Human beings extrapolate the future from the past. When times are good, we think times will be good in the future. When times are tough, we assume these times will never end. As a trader, you will learn that these assumptions are flawed. Periods where people think the good times or bad times will last forever, are moments to look for the other side. They are opportunities to shift your thinking and your focus.
So start with reframing your slump into a learning experience. An opportunity. Part of your formation as a trader.
Scale back. Dig deep. Small changes.
Once you’ve reframed your slump into an opportunity, cut your trading back while you dig into your trading process.
Your trading plan outcome evaluations will prove valuable now. They will provide you with insights into what you are doing and why things might be going sideways. Look carefully at the thinking behind each trade. The execution. The market conditions. Then examine the outcome.
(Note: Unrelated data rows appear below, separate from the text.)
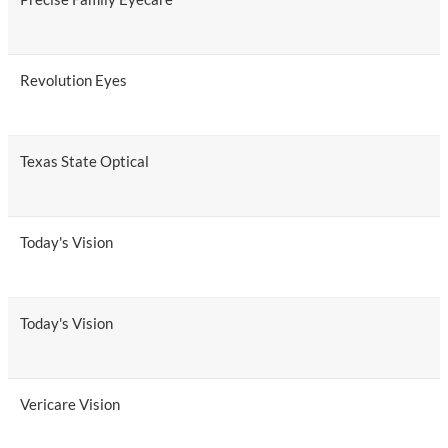
Revolution Eyes
Texas State Optical
Today's Vision
Today's Vision
Vericare Vision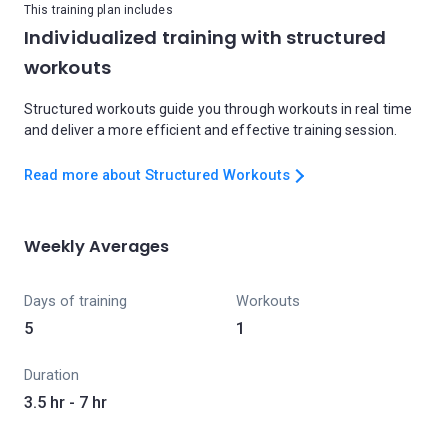
This training plan includes
Individualized training with structured
workouts
Structured workouts guide you through workouts in real time
and deliver a more efficient and effective training session.
Read more about Structured Workouts
Weekly Averages
Days of training
Workouts
5
1
Duration
3.5 hr - 7 hr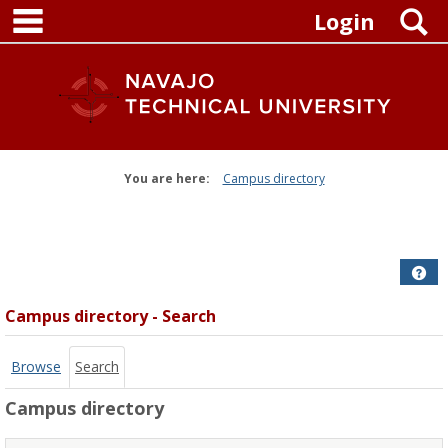
main navigation
Skip
S
Login
to
content
You are here:
Campus directory
Campus
directory
tools
Get
Campus directory - Search
Browse
Search
Campus directory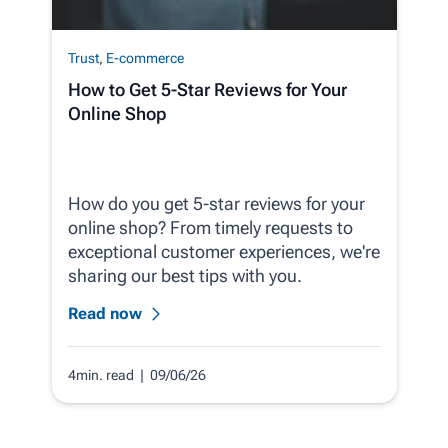
Trust
,
E-commerce
How to Get 5-Star Reviews for Your
Online Shop
How do you get 5-star reviews for your
online shop? From timely requests to
exceptional customer experiences, we're
sharing our best tips with you.
Read now
4min. read
| 09/06/26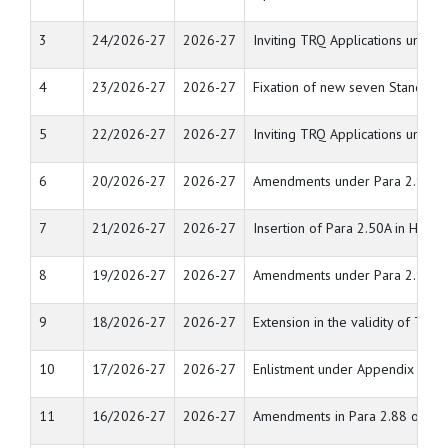
3
24/2026-27
2026-27
Inviting TRQ Applications unde
4
23/2026-27
2026-27
Fixation of new seven Standard 
5
22/2026-27
2026-27
Inviting TRQ Applications unde
6
20/2026-27
2026-27
Amendments under Para 2.92 an
7
21/2026-27
2026-27
Insertion of Para 2.50A in Hand
8
19/2026-27
2026-27
Amendments under Para 2.92 an
9
18/2026-27
2026-27
Extension in the validity of TRQ
10
17/2026-27
2026-27
Enlistment under Appendix 2E of 
11
16/2026-27
2026-27
Amendments in Para 2.88 of Ha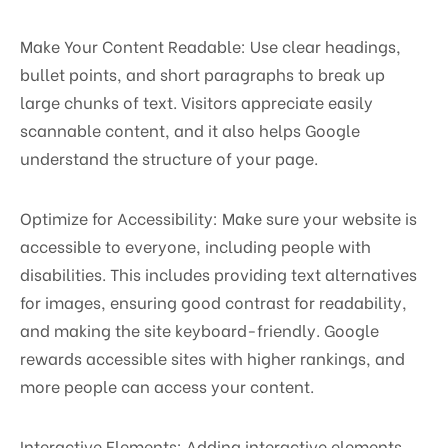
Make Your Content Readable: Use clear headings,
bullet points, and short paragraphs to break up
large chunks of text. Visitors appreciate easily
scannable content, and it also helps Google
understand the structure of your page.
Optimize for Accessibility: Make sure your website is
accessible to everyone, including people with
disabilities. This includes providing text alternatives
for images, ensuring good contrast for readability,
and making the site keyboard-friendly. Google
rewards accessible sites with higher rankings, and
more people can access your content.
Interactive Elements: Adding interactive elements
If your slump is occurring in a strong, liquid market environment, perhaps you have an internal personal problem that’s negatively influencing your decisions and interpretation. You may have a structural problem like not taking on enough risk or your stops could be too tight. Maybe your trading process needs further refinement.
Start with one element at a time. Make an adjustment and test until you get back on track. Strong, liquid markets forgive small mistakes and can help you recover from larger ones.
Ruthless markets require ruthless evaluation
If your slump is taking place in a down market, these types of markets tend to be more ruthless and unforgiving, so your approach should be different. Here your mission is to protect your capital as much as you can.
Start by taking a look at your trading process and approach. It may be valid but not valid in every market condition. So you have to ask yourself if it’s better to sit and wait. You don’t need to trade every day or have a position on all the time.
If you are confident that your trading process is sound, sometimes waiting for the right market conditions can be the right approach. However, during these periods, you may want to stay in tune with market activity so that you are ready as the market adjusts to your strengths. This means using small trades as series of market condition experiments.
Using small amounts of capital on each trade will allow you to manage your market tuition payments. Tuition will help you to determine when and where to deploy your capital and system next.
Protect yourself from the vaporizer
Too often, traders fail to recognize the change in the market, and try to will their way to profits in a declining or flat market. This approach vaporizes valuable capital and destroys psychological resilience and confidence.
A lack of discipline in a declining market eats up a lot of time and energy. And when the next move eventually comes, these fighters are too exhausted. They are too beat up and capital depleted to take full advantage of the opportunity in front of them.
When you’re in a slump, you will also learn important things to help you in the next one. Like, when you are in the midst of a bull run, it’s always good to start planning for a change in market sentiment and profitability potential.
That means the more successful you are and confident you feel, the more you should remind yourself that a market goes up and down. Set aside capital during periods of extreme optimism and profitability to provide yourself a cushion for those periods where your trading may not be working. A solid capital cushion will protect you psychologically when the market is taxing, and you are dolling out tuition.
This financial cushion gives you strength when a reversal comes. It gives you mental and emotional durability when other market participants are chewing their fingers off, frozen by fear and doubt.
Slumps make traders. They test their mettle. They help them develop valuable skills for the upside and future downside. So embrace downturns as opportunities to grow. And make sure to take the steps necessary to work your way through these periods and come out stronger.